#### [Directions]
Give the whole listing below once more, exactly, without pictures.

#### [Records for processing]
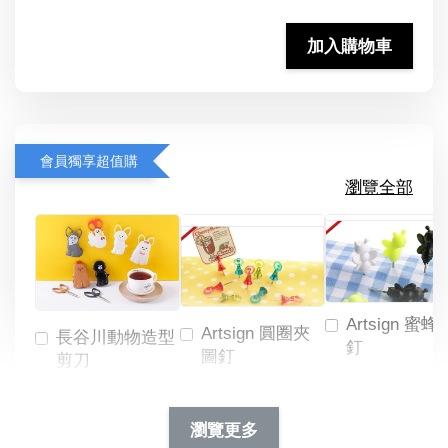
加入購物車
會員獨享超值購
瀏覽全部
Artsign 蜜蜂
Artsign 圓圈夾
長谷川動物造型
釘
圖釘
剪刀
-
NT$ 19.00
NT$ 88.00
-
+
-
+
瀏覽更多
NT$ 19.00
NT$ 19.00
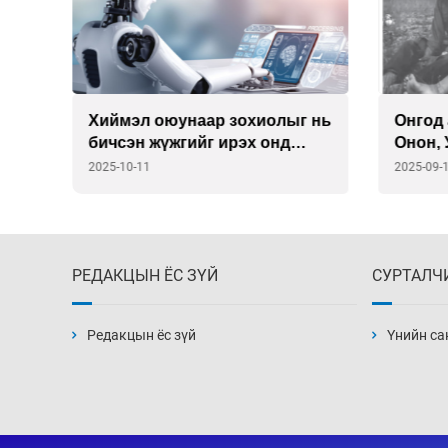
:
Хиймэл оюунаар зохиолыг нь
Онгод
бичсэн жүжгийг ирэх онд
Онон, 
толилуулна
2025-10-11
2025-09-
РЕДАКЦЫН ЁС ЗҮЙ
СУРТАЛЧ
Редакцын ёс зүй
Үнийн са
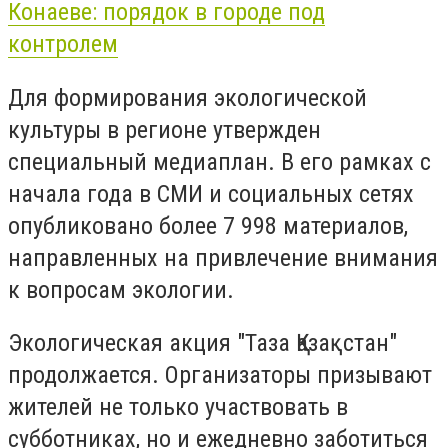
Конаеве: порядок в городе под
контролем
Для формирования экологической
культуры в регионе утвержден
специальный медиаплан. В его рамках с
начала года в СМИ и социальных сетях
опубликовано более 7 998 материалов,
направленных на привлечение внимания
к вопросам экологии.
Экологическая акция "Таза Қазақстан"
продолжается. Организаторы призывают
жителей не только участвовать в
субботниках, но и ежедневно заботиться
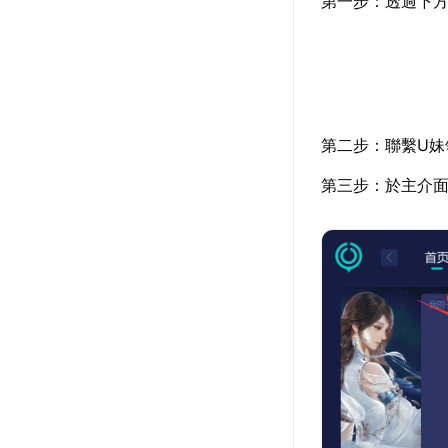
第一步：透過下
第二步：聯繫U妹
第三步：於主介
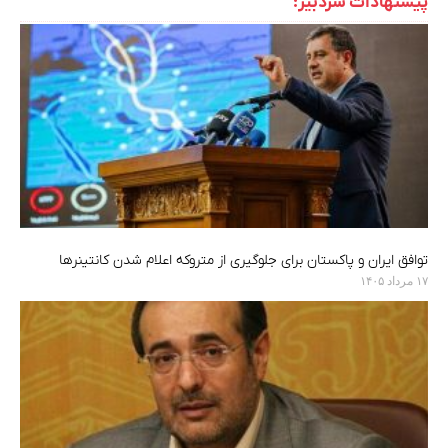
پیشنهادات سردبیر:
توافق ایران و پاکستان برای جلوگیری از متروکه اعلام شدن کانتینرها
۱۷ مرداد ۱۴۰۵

#### [Result]
加入購物車
會員獨享超值購
瀏覽全部
Artsign 蜜蜂
Artsign 圓圈夾
長谷川動物造型
釘
圖釘
剪刀
-
NT$ 19.00
NT$ 88.00
-
+
-
+
瀏覽更多
NT$ 19.00
NT$ 19.00
:
Хиймэл оюунаар зохиолыг нь
Онгод
бичсэн жүжгийг ирэх онд
Онон, 
толилуулна
2025-10-11
2025-09-
РЕДАКЦЫН ЁС ЗҮЙ
СУРТАЛЧ
Редакцын ёс зүй
Үнийн са
Конаеве: порядок в городе под
контролем
Для формирования экологической
культуры в регионе утвержден
специальный медиаплан. В его рамках с
начала года в СМИ и социальных сетях
опубликовано более 7 998 материалов,
направленных на привлечение внимания
к вопросам экологии.
Экологическая акция "Таза Қазақстан"
продолжается. Организаторы призывают
жителей не только участвовать в
субботниках, но и ежедневно заботиться
第一步：透過下
第二步：聯繫U妹
第三步：於主介
پیشنهادات سردبیر:
توافق ایران و پاکستان برای جلوگیری از متروکه اعلام شدن کانتینرها
۱۷ مرداد ۱۴۰۵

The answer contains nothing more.